==== SUPPLIED INFORMATION
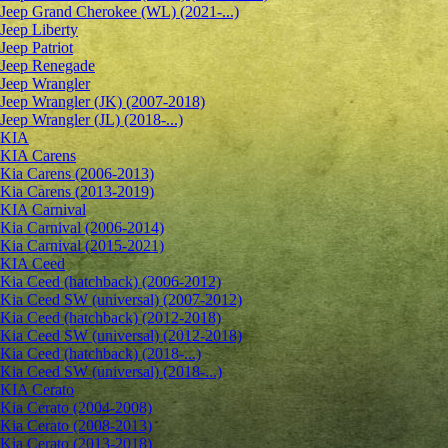
Jeep Grand Cherokee (WL) (2021-...)
Jeep Liberty
Jeep Patriot
Jeep Renegade
Jeep Wrangler
Jeep Wrangler (JK) (2007-2018)
Jeep Wrangler (JL) (2018-...)
KIA
KIA Carens
Kia Carens (2006-2013)
Kia Carens (2013-2019)
KIA Carnival
Kia Carnival (2006-2014)
Kia Carnival (2015-2021)
KIA Ceed
Kia Ceed (hatchback) (2006-2012)
Kia Ceed SW (universal) (2007-2012)
Kia Ceed (hatchback) (2012-2018)
Kia Ceed SW (universal) (2012-2018)
Kia Ceed (hatchback) (2018-...)
Kia Ceed SW (universal) (2018-...)
KIA Cerato
Kia Cerato (2004-2008)
Kia Cerato (2008-2013)
Kia Cerato (2013-2018)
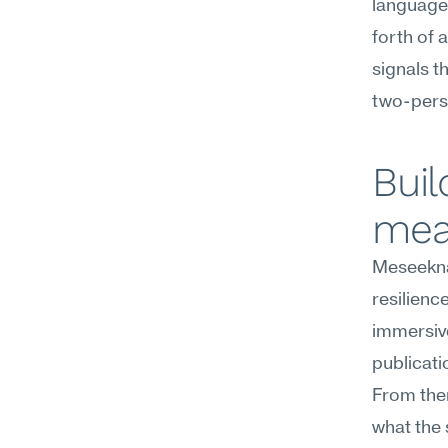
language 
forth of 
signals t
two-pers
Buil
mea
Meseekna
resilien
immersiv
publicati
From the
what the 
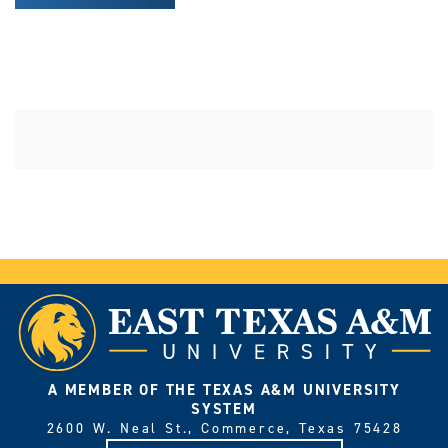
A MEMBER OF THE TEXAS A&M UNIVERSITY
SYSTEM
2600 W. Neal St., Commerce, Texas 75428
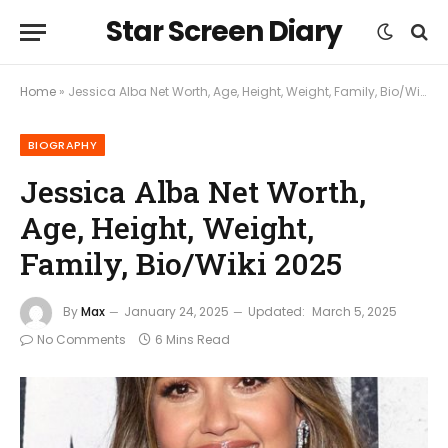
Star Screen Diary
Home
»
Jessica Alba Net Worth, Age, Height, Weight, Family, Bio/Wiki 2025
BIOGRAPHY
Jessica Alba Net Worth,
Age, Height, Weight,
Family, Bio/Wiki 2025
By
Max
January 24, 2025
Updated:
March 5, 2025
No Comments
6 Mins Read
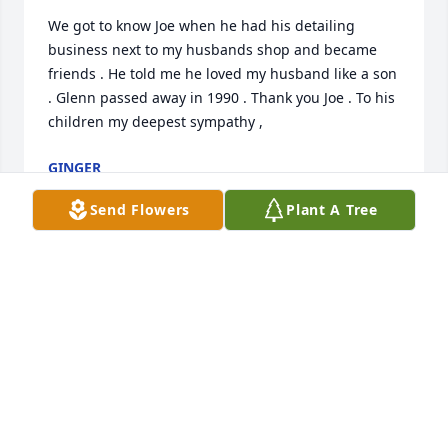
We got to know Joe when he had his detailing 
business next to my husbands shop and became 
friends . He told me he loved my husband like a son 
. Glenn passed away in 1990 . Thank you Joe . To his 
children my deepest sympathy ,
GINGER
Aug 01, 2022
Send Flowers
Plant A Tree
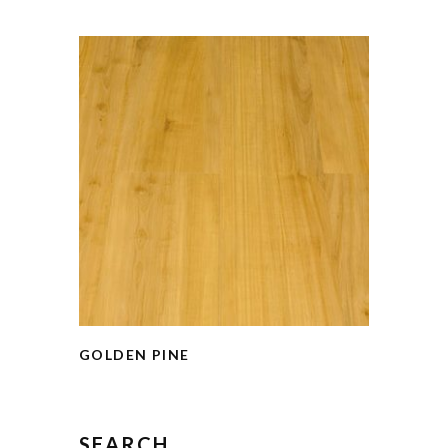
GOLDEN PINE
SEARCH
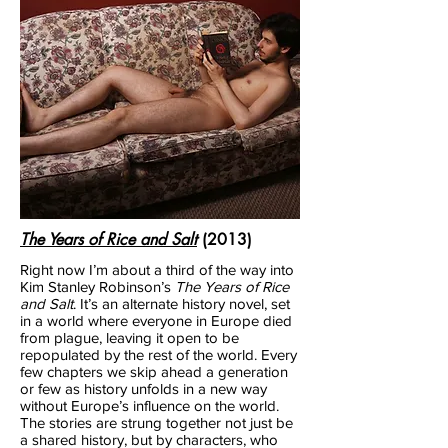
The Years of Rice and Salt
(2013)
Right now I’m about a third of the way into
Kim Stanley Robinson’s
The Years of Rice
and Salt
. It’s an alternate history novel, set
in a world where everyone in Europe died
from plague, leaving it open to be
repopulated by the rest of the world. Every
few chapters we skip ahead a generation
or few as history unfolds in a new way
without Europe’s influence on the world.
The stories are strung together not just be
a shared history, but by characters, who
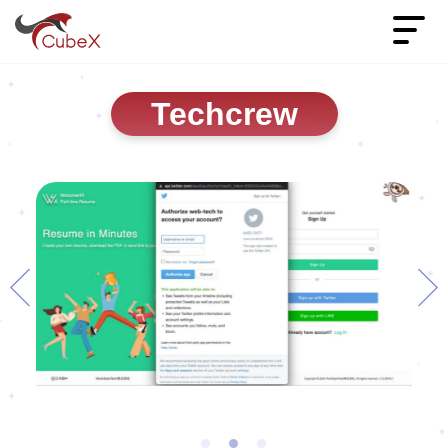
Techcrew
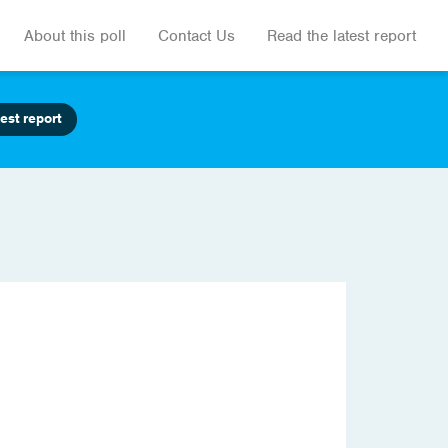
About this poll
Contact Us
Read the latest report
est report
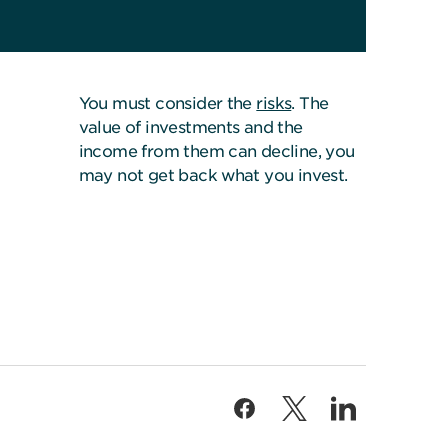
You must consider the
risks
. The
value of investments and the
income from them can decline, you
may not get back what you invest.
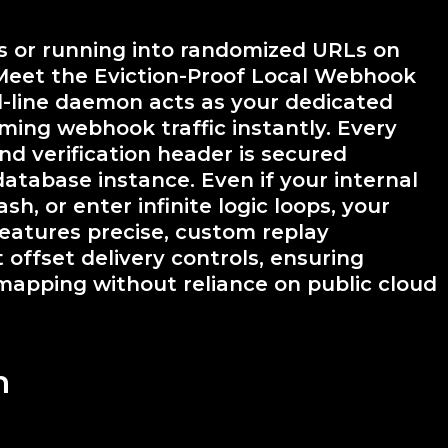
es or running into randomized URLs on
Meet the Eviction-Proof Local Webhook
-line daemon acts as your dedicated
oming webhook traffic instantly. Every
d verification header is secured
database instance. Even if your internal
sh, or enter infinite logic loops, your
eatures precise, custom replay
offset delivery controls, ensuring
mapping without reliance on public cloud
n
========
**AIM OF THE EXERCISE:**
Apart from the pictures, which are to be omitted, every record must be transcribed exactly.

**RESPONSE AREA:**
Jeep Grand Cherokee (WL) (2021-...)
Jeep Liberty
Jeep Patriot
Jeep Renegade
Jeep Wrangler
Jeep Wrangler (JK) (2007-2018)
Jeep Wrangler (JL) (2018-...)
KIA
KIA Carens
Kia Carens (2006-2013)
Kia Carens (2013-2019)
KIA Carnival
Kia Carnival (2006-2014)
Kia Carnival (2015-2021)
KIA Ceed
Kia Ceed (hatchback) (2006-2012)
Kia Ceed SW (universal) (2007-2012)
Kia Ceed (hatchback) (2012-2018)
Kia Ceed SW (universal) (2012-2018)
Kia Ceed (hatchback) (2018-...)
Kia Ceed SW (universal) (2018-...)
KIA Cerato
Kia Cerato (2004-2008)
Kia Cerato (2008-2013)
Kia Cerato (2013-2018)
language 
forth of 
signals t
two-pers
Buil
mea
Meseekna
resilien
immersiv
publicati
From the
what the 
A MEMBER OF THE TEXAS A&M UNIVERSITY
SYSTEM
2600 W. Neal St., Commerce, Texas 75428
Star Screen Diary
Home
»
Jessica Alba Net Worth, Age, Height, Weight, Family, Bio/Wiki 2025
BIOGRAPHY
Jessica Alba Net Worth,
Age, Height, Weight,
Family, Bio/Wiki 2025
By
Max
January 24, 2025
Updated:
March 5, 2025
No Comments
6 Mins Read
We got to know Joe when he had his detailing 
business next to my husbands shop and became 
friends . He told me he loved my husband like a son 
. Glenn passed away in 1990 . Thank you Joe . To his 
children my deepest sympathy ,
GINGER
Aug 01, 2022
Send Flowers
Plant A Tree
GOLDEN PINE
SEARCH
The Years of Rice and Salt
(2013)
Right now I’m about a third of the way into
Kim Stanley Robinson’s
The Years of Rice
and Salt
. It’s an alternate history novel, set
in a world where everyone in Europe died
from plague, leaving it open to be
repopulated by the rest of the world. Every
few chapters we skip ahead a generation
or few as history unfolds in a new way
without Europe’s influence on the world.
The stories are strung together not just be
a shared history, but by characters, who
Techcrew
About this poll
Contact Us
Read the latest report
est report
You must consider the
risks
. The
value of investments and the
income from them can decline, you
may not get back what you invest.
es or running into randomized URLs on
Meet the Eviction-Proof Local Webhook
-line daemon acts as your dedicated
oming webhook traffic instantly. Every
d verification header is secured
database instance. Even if your internal
sh, or enter infinite logic loops, your
eatures precise, custom replay
offset delivery controls, ensuring
mapping without reliance on public cloud
n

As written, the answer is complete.